[Records from a dataset]
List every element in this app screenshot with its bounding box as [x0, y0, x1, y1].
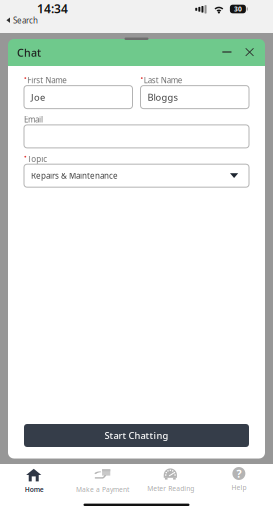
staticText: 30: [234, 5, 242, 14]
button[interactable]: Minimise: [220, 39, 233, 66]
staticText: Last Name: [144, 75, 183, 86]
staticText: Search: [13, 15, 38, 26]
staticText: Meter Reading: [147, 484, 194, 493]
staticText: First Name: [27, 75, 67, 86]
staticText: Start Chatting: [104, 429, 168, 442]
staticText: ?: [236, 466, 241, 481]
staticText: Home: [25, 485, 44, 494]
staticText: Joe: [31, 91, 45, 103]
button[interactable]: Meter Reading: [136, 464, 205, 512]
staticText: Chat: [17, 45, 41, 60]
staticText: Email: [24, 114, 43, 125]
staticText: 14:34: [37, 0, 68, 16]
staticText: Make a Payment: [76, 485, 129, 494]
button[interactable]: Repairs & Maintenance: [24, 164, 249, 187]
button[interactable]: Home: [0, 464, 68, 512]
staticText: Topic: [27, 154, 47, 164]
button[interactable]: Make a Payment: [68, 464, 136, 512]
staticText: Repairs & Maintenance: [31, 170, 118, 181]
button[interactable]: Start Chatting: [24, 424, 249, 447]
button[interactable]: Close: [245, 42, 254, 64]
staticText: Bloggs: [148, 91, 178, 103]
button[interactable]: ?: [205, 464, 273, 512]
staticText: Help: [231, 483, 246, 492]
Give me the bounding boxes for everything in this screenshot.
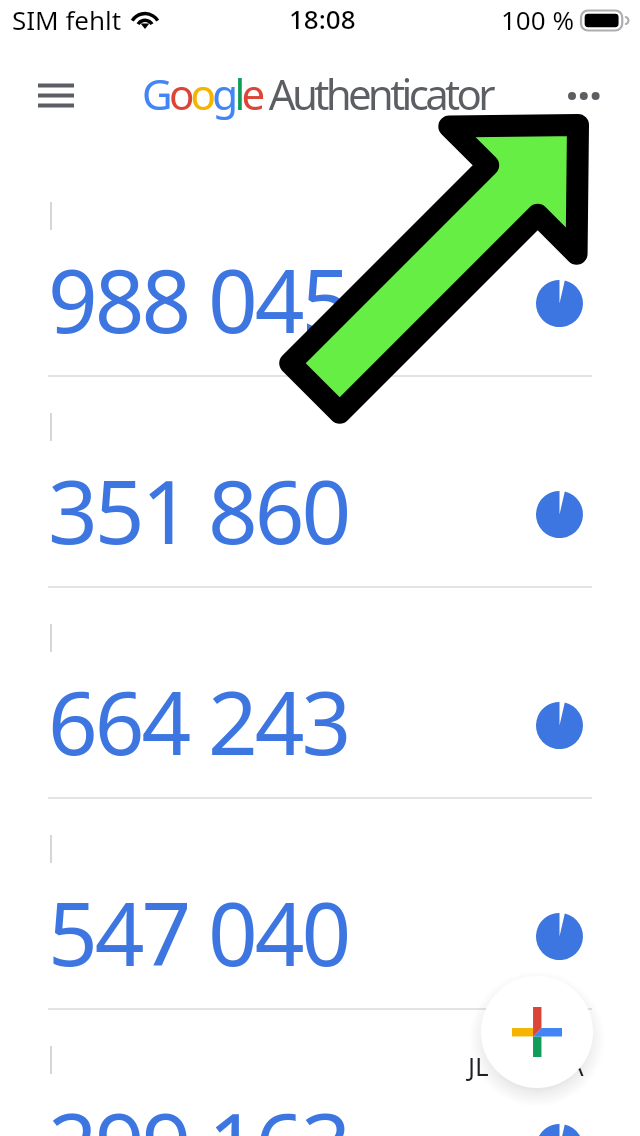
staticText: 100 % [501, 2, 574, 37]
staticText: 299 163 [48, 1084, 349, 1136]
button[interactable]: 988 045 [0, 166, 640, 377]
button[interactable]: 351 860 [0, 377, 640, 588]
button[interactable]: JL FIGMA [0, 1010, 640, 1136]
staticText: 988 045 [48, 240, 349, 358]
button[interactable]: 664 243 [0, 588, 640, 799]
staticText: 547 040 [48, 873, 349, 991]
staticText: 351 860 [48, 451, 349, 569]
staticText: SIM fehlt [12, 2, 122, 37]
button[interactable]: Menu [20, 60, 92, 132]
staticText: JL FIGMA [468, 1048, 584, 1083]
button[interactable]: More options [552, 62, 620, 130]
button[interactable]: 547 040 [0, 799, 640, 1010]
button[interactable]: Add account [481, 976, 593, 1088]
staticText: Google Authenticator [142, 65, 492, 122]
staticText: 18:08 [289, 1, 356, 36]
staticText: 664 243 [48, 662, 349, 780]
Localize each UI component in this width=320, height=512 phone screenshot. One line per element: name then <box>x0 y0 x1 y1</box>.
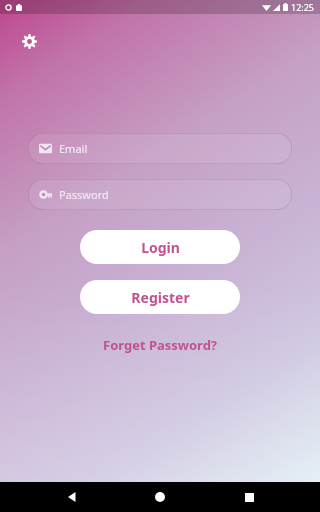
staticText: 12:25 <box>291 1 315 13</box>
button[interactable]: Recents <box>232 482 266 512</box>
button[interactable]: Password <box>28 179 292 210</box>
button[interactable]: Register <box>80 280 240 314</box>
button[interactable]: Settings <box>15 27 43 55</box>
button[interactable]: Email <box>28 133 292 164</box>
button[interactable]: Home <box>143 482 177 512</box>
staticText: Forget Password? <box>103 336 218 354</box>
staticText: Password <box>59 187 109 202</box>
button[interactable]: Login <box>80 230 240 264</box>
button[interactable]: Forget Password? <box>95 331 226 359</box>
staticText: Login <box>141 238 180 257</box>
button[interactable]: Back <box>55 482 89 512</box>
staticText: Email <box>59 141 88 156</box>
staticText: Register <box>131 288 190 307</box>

WHAT TO PRODUCE =
Would you reproduce the lines above exactly, without carrying over the pictures?

WRITTEN REPLY =
List every element in this app screenshot with its bounding box as [x0, y0, x1, y1].
staticText: 30: [234, 5, 242, 14]
button[interactable]: Minimise: [220, 39, 233, 66]
staticText: Last Name: [144, 75, 183, 86]
staticText: Search: [13, 15, 38, 26]
staticText: Meter Reading: [147, 484, 194, 493]
staticText: First Name: [27, 75, 67, 86]
staticText: Start Chatting: [104, 429, 168, 442]
staticText: ?: [236, 466, 241, 481]
staticText: Home: [25, 485, 44, 494]
staticText: Joe: [31, 91, 45, 103]
button[interactable]: Meter Reading: [136, 464, 205, 512]
staticText: Chat: [17, 45, 41, 60]
staticText: Email: [24, 114, 43, 125]
staticText: 14:34: [37, 0, 68, 16]
staticText: Make a Payment: [76, 485, 129, 494]
button[interactable]: Repairs & Maintenance: [24, 164, 249, 187]
button[interactable]: Home: [0, 464, 68, 512]
staticText: Topic: [27, 154, 47, 164]
button[interactable]: Make a Payment: [68, 464, 136, 512]
staticText: Repairs & Maintenance: [31, 170, 118, 181]
button[interactable]: Start Chatting: [24, 424, 249, 447]
button[interactable]: Close: [245, 42, 254, 64]
staticText: Bloggs: [148, 91, 178, 103]
button[interactable]: ?: [205, 464, 273, 512]
staticText: Help: [231, 483, 246, 492]
Give me the bounding boxes for everything in this screenshot.
staticText: 100 % [501, 2, 574, 37]
staticText: 299 163 [48, 1084, 349, 1136]
button[interactable]: 988 045 [0, 166, 640, 377]
button[interactable]: 351 860 [0, 377, 640, 588]
button[interactable]: JL FIGMA [0, 1010, 640, 1136]
staticText: 988 045 [48, 240, 349, 358]
button[interactable]: 664 243 [0, 588, 640, 799]
staticText: 547 040 [48, 873, 349, 991]
staticText: 351 860 [48, 451, 349, 569]
staticText: SIM fehlt [12, 2, 122, 37]
button[interactable]: Menu [20, 60, 92, 132]
staticText: JL FIGMA [468, 1048, 584, 1083]
button[interactable]: More options [552, 62, 620, 130]
button[interactable]: 547 040 [0, 799, 640, 1010]
button[interactable]: Add account [481, 976, 593, 1088]
staticText: Google Authenticator [142, 65, 492, 122]
staticText: 18:08 [289, 1, 356, 36]
staticText: 664 243 [48, 662, 349, 780]
Localize each UI component in this width=320, height=512 phone screenshot. One line per element: name then <box>x0 y0 x1 y1</box>.
staticText: 12:25 <box>291 1 315 13</box>
button[interactable]: Recents <box>232 482 266 512</box>
button[interactable]: Password <box>28 179 292 210</box>
button[interactable]: Register <box>80 280 240 314</box>
button[interactable]: Settings <box>15 27 43 55</box>
button[interactable]: Email <box>28 133 292 164</box>
button[interactable]: Home <box>143 482 177 512</box>
staticText: Forget Password? <box>103 336 218 354</box>
staticText: Password <box>59 187 109 202</box>
button[interactable]: Login <box>80 230 240 264</box>
button[interactable]: Forget Password? <box>95 331 226 359</box>
staticText: Login <box>141 238 180 257</box>
button[interactable]: Back <box>55 482 89 512</box>
staticText: Email <box>59 141 88 156</box>
staticText: Register <box>131 288 190 307</box>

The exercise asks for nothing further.